Note how subjective the latter point is. This is why bankers rolling up to a startup interview in a suit get dinged. They couldn't put the effort into thinking about how they need to do what they're being asked to do.
I remember talking with a FTSE 100 CEO a couple years ago and she mentioned how she almost didn't hire her CFO. She'd expressly asked the headhunter to stress how warm the culture was and the dude with the most relevant experience came in in a three-piece suit. Classic British stiff-upper-lip type. He ended up coming back for a second chat in jeans and a blazer and talked a lot about his family, and once he proved he was relatable and personable enough, she was sold and brought him on.
Now let's think about an investment banking interview. They are screening very young adults for a role where they'll have exposure to some highly sensitive corporate information, potentially sit in rooms with very senior client executives, and have to interface with senior internal staff regularly.
Does someone who flips into Batman voice unexpectedly in a setting where they're supposed to be putting their best foot forward seem to match that requirement?
Let's go with an easy analogy. Does it make sense to be weird as hell on a first date? The answer is obviously no. You want to be as attractive as possible. You don't let your crazy fly on day one. Everyone is weird in certain ways, they just save it for once someone knows them well enough.
This does not mean you can't show personality in an interview. Whyphy's example is great. It's lighthearted and safe.
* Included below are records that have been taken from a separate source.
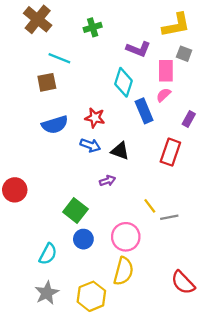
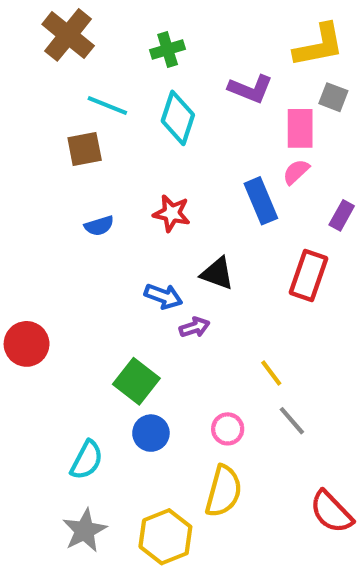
cyan diamond: (123, 82) -> (178, 118), moved
blue semicircle: (55, 125) -> (99, 226), size x0.6
blue arrow: (90, 145) -> (163, 296), moved
gray line: (169, 217) -> (292, 421), moved, turned 60
pink circle: (126, 237) -> (228, 429), size x0.6

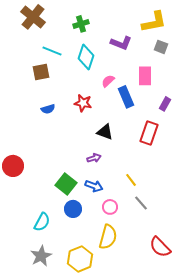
pink rectangle: (300, 128) -> (145, 76), moved
pink semicircle: (296, 172) -> (108, 81), moved
blue arrow: (163, 296) -> (94, 186), moved

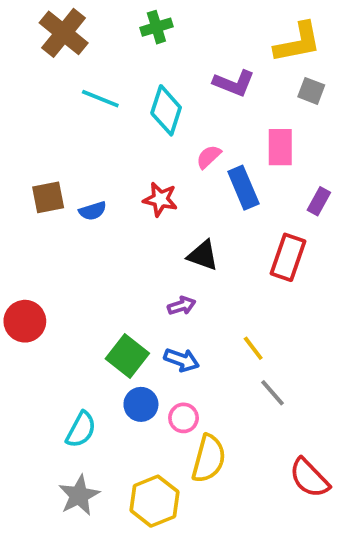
green cross: (81, 24) -> (156, 27), moved
brown square: (41, 72) -> (48, 197), moved
pink circle: (110, 207) -> (184, 418), moved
It shows self-awareness.
One general pointer is to rely on stories that both answer someone's question while highlighting something unique about yourself.
If someone asks you about a time when you handled unexpected adversity, you can share a story that highlights one of your biggest hobbies or interests. e.g. The first time you took a road trip after you got a driver's license, you got a flat tire in the middle of nowhere and had to change it yourself; this gave you a lot more confidence about cars, and you ended up becoming a gearhead and learning a lot about automotive repair which has sparked your hobby of visiting classic car shows.
You can also convey a lot of personality in how you answer something. What's better: someone who tells the flat tire story in a complete monotone while looking a little nervous, or someone who is clearly excited to be talking about something they care about, using expansive vocabulary, and making fun of themselves ("I was so sweaty I couldn't even hold onto the tire jack" ... "was so happy to get the old tire off that I forgot about it, only to look up and see the thing rolling fifty feet away")?
In short, play it safe. Don't make someone doubt your maturity.
“I’m Batman”
That is Michael Scott level of lacking self awareness. It’s so remarkably unfunny, that it almost could be funny, if it wasn’t just fucking sad. I would say you should do whatever the opposite of what your instincts tell you to do, because if all of your instincts are wrong, the opposite must be right (George Constanza Style).